Le film était pourtant extrêmement prometteur. Wong Kar-Wai crée déjà ici une atmosphère moite et mélancolique, situant son œuvre dans une nuit quasi-permanente, des décors aux couleurs froides, ternes, le tout baignant dans une pluie ininterrompue. Bien que la maîtrise absolue dont il fera preuve avec « In the Mood for Love » ne soit pas encore là, cette ambiance porte l’empreinte caractéristique du talent du réalisateur.

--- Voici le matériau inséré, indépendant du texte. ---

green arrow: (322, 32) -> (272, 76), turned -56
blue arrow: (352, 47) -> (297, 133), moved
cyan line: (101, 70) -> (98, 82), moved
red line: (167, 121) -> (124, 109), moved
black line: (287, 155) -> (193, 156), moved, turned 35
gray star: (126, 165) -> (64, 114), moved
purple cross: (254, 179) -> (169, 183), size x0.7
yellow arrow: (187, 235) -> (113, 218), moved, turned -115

Dans cette atmosphère lourde et enfumée, propice aux amours et aux rêves brisés, évolue tout une galerie de personnages qui fument, s’aiment et se laissent vivre. Le film s’attèle à suivre en alternance les deux rôles masculins. Tout d’abord, Yuddy, interprété par un Leslie Cheung magnétique, séducteur indolent au physique mince, frêle, au curieux charme un peu androgyne, qui dissimule sous ses dehors placides, froids mêmes, tristesse et colère bouillonnante. Ensuite, Tide, le policier joué par Andy Lau, un homme généreux qui rêve de prendre la mer. Et il y a les femmes. La sublime Su Li-Zhen (Maggie Cheung), beauté sculpturale et distante qui conserve sa dignité et sa stature malgré l’abandon et les épreuves. Elle s’oppose en cela à la flamboyante Mimi, ensorcelante et langoureuse, totalement dépassée et animée par ses passions.


Le film explore la relation mère/fils sous différents aspects.


Dans un premier temps, Wong Kar-Wai met l’accent sur la vulnérabilité de l’enfant et le rôle protecteur de la mère – et les conséquences désastreuses de l’abandon. Ce serait la raison pour laquelle Yuddy est incapable de s’attacher aux femmes. Abandonné par sa génitrice, confié à l’adoption, il vit dans la souffrance et l’incompréhension de ce geste, son comportement constituant à la fois une sorte de revanche et un instinct d’auto-protection.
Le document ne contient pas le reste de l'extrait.